Quarter-End Market Update
As of September 30, 2025
The third quarter brought a mix of economic shifts, strong market performance, and renewed investor focus on interest rates and corporate earnings. While daily headlines created some short-term volatility, staying invested and disciplined once again proved to be the most effective approach.
Economic & Market Overview
• Federal Reserve cuts rates: The Fed lowered short-term rates by 0.25%, signaling a gradual shift toward easier monetary policy. This helped support both stock and bond markets.
• Moderating but resilient economy: Economic growth showed signs of cooling, but consumer spending and services activity remained steady.
• Corporate earnings beat expectations: S&P 500 companies delivered roughly 5% year-over-year earnings growth, led by large technology and AI-related firms.
• Market rotation: After months of leadership by a few mega-cap stocks, smaller companies and value segments saw a rebound as investors broadened their focus.
Quarterly Index Returns (Total Return)
Index | Q3 2025 Return | Notes |
---|---|---|
S&P 500 | ~ +8.0 % | Driven by strong tech earnings and Fed policy shift |
Russell 2000 (Small Cap) | ~ +12.4 % | Rebounded as investors rotated beyond large caps |
MSCI EAFE (International) | — | Lagged due to currency headwinds and slower growth |
Bloomberg Barclays U.S. Aggregate Bond | ~ +2.0 % | Benefited from lower interest rates |
*Returns are approximate and reflect index total returns. Individual portfolio performance will vary.*
Staying the Course
Market volatility can be unsettling in the moment, but reacting to short-term news often leads to poor timing and missed opportunities. Your portfolio is built to weather these fluctuations and stay aligned with your long-term financial goals. Periodic rebalancing and diversification help keep your plan on track—without needing to make emotional, short-term moves.
Looking Ahead
We expect markets to remain focused on the Fed’s policy path, corporate earnings trends, and global growth. While uncertainty will always be part of investing, maintaining discipline and perspective remains key to long-term success.

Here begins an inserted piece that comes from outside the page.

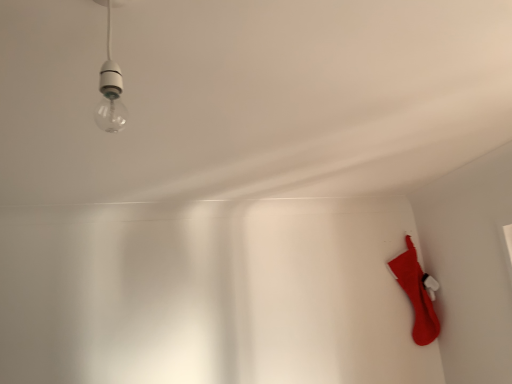 The image size is (512, 384). Describe the element at coordinates (416, 294) in the screenshot. I see `red fabric stocking at lower right` at that location.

Bottom line: Q3 delivered solid returns for both stocks and bonds. By staying patient, diversified, and focused on your financial plan—not the noise—you’re in a better position to pursue your goals.
Sources
1. J.P. Morgan Asset Management
The views stated in this piece are not necessarily the opinion of Cetera Advisors LLC and should not be construed directly or indirectly as an offer to buy or sell any securities. Due to volatility within the markets, opinions are subject to change without notice. Information is based on sources believed to be reliable; however, their accuracy or completeness cannot be guaranteed. Past performance does not guarantee future results. Additional risks are associated with international investing, such as currency fluctuations, political and economic stability, and differences in accounting standards.

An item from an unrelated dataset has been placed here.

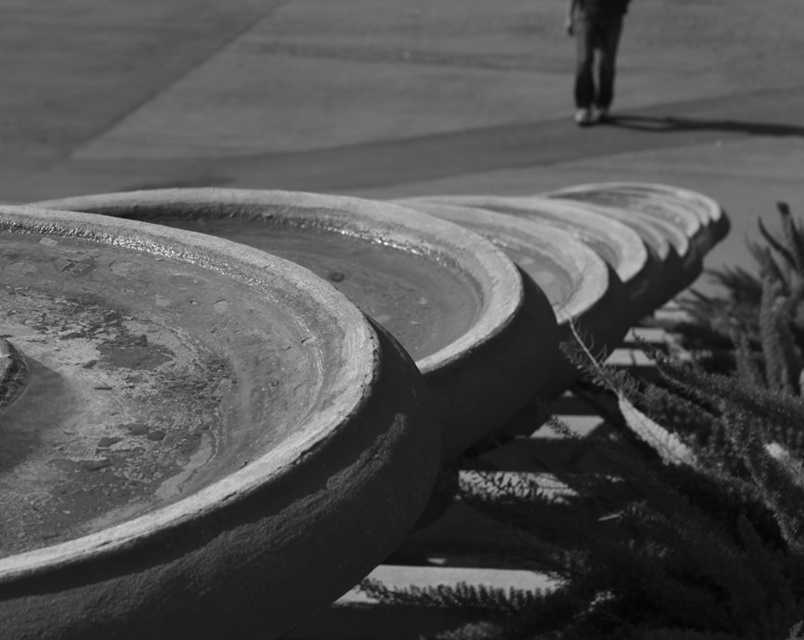 Identify the location of fuzzy green plant at center. This screenshot has width=804, height=640. (663, 490).

Between fuzzy green plant at center and dark jeans at upper right, which one has more height?

Standing taller between the two is fuzzy green plant at center.

Find the location of a particular element. fuzzy green plant at center is located at coordinates (663, 490).

This screenshot has height=640, width=804. Find the location of `fuzzy green plant at center`. fuzzy green plant at center is located at coordinates point(663,490).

The Bloomberg U.S. Aggregate Total Return Value Unhedged Index, also known as “Bloomberg U.S. Aggregate Bond Index” formerly known as the “Barclays Capital U.S. Aggregate Bond Index”, and prior to that, “Lehman Aggregate Bond Index”, is a broad-based flagship benchmark that measures the investment grade, U.S. dollar-denominated, fixed-rate taxable bond market. The index includes Treasuries, government-related and corporate securities, MBS (agency fixed-rate pass-throughs), ABS and CMBS (agency and non-agency).
The MSCI EAFE Index is designed to measure the equity market performance of developed markets (Europe, Australasia, Far East) excluding the U.S. and Canada. The Index is market-capitalization weighted.
The Russell 2000 Index measures the performance of the small-cap segment of the U.S. equity universe and is a subset of the Russell 3000 Index representing approximately 10% of the total market capitalization of that index. It includes approximately 2000 of the smallest securities based on a combination of their market cap and current index membership.
Investors cannot invest directly in indexes. The performance of any index is not indicative of the performance of any investment and does not take into account the effects of inflation and the fees and expenses associated with investing.
A diversified portfolio does not assure a profit or protect against loss in a declining market.
Rebalancing may be a taxable event. Before you take any specific action be sure to consult with your tax professional.